Eventually we climb a steep hillside up through another small settlement where a young boy shows us half a dozen puppies sleeping in a dirt hole. Then we hike directly up from their small houses, a steep hillside dotted with goats, to find a view of the Rwenzoris, the Queen Elizabeth National Park, crater lakes; the sound of children’s chatter and African music from radios; a warm breeze and bits of ashes floating from a slash and burn fire.

On the way home we walk through a bigger town where S. buys a sturdy sugar cane stalk. A deep red and yellow sunset – the most beautiful are African – as we near the campsite. A quick swim in cool water, clouds reflected in little ripples and the setting sun slowly sending a dark shade over the lake. Around eight we stumble in the dark up to the main campsite where Anastine is cooking spicy chicken curry, rice, sweet guacamole, warm chapattis and vegetable stew for us, the only guests. Her kitchen: a stout black cast-iron stove with a wood fire underneath and a lantern hanging from the roof casting a dark shadow, a bubbling pot of chicken curry and a toddler half asleep on a chair in the corner.

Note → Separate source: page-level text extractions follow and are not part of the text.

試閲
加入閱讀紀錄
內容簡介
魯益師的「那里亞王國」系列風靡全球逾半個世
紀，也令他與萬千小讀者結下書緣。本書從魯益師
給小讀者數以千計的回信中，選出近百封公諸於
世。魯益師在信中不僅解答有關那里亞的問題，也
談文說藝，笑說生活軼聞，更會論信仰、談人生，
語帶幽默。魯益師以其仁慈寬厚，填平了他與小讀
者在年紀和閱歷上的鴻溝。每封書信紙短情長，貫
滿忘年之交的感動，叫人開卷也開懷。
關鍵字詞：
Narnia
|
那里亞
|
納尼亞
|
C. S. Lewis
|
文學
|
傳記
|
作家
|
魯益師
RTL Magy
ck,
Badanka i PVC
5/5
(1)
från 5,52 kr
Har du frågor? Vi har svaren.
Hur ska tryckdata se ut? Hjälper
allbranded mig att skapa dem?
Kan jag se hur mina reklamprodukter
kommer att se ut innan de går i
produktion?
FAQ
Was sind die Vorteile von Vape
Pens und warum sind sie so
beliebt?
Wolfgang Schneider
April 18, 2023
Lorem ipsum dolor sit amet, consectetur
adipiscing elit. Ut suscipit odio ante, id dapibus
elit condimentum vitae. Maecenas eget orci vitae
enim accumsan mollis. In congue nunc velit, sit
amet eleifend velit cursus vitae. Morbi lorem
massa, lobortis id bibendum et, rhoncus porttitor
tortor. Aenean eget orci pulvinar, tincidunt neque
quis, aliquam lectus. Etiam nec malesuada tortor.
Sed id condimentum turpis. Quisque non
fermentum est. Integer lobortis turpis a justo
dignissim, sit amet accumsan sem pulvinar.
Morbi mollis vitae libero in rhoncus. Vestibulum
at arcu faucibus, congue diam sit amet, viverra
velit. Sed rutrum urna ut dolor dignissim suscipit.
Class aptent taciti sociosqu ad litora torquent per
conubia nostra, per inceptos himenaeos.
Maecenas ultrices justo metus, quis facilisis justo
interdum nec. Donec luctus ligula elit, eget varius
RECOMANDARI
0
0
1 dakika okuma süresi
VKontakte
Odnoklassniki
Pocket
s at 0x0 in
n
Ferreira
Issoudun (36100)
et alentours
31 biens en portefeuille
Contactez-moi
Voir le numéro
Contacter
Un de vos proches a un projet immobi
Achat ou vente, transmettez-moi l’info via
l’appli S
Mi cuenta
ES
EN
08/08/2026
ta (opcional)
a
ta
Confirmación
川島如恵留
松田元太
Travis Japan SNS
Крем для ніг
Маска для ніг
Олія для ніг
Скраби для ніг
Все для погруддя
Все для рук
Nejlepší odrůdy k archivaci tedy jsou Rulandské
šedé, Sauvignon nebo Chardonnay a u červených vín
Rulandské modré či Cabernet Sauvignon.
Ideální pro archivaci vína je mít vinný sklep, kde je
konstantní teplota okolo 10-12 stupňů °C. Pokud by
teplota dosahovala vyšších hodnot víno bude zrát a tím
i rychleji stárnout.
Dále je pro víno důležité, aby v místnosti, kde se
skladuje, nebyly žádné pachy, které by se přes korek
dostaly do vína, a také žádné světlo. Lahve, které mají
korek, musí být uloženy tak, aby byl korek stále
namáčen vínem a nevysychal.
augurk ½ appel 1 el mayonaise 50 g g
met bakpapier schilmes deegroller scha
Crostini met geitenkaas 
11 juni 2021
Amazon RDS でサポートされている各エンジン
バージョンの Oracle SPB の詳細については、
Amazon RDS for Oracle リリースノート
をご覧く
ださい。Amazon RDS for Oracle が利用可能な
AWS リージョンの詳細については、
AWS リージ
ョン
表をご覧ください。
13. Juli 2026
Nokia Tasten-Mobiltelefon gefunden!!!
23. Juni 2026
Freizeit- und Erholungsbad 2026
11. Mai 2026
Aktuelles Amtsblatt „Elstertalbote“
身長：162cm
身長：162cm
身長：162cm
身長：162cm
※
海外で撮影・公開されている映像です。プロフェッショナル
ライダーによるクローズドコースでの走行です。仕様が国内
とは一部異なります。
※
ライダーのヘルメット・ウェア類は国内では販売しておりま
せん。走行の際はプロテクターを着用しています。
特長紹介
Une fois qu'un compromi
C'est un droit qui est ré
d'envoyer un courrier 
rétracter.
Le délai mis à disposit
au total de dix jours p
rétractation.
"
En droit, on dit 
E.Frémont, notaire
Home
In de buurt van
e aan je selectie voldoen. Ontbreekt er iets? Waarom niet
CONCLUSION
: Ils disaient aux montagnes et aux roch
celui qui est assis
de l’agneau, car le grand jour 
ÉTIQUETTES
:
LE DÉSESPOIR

The evenings in Africa are never silent: at dusk there’s the chant of birds who sing loud and clear and talk to each other through loud echoes, there’s the orchestra-like song of the insects with strange clicking and clanging noises completely unfamiliar, the throaty yell of the bullfrog and, at three a.m., shouts from across the lake shores. When I wake up there’s a young man in a green and pink training jacket standing with a gun near our door – the guard – and the lake has fallen silent again only to be replaced by the noisy colobus.

In the morning, an early morning nude swim and a delicious breakfast, big slices of toast with butter, scrambled eggs, chocolate pancakes and fresh papaya and pineapple, hot Arabic coffee with fresh local milk. I spot a black and white colobus with a thick hairy white beard and tale and a white mowhawk, spiky on its back.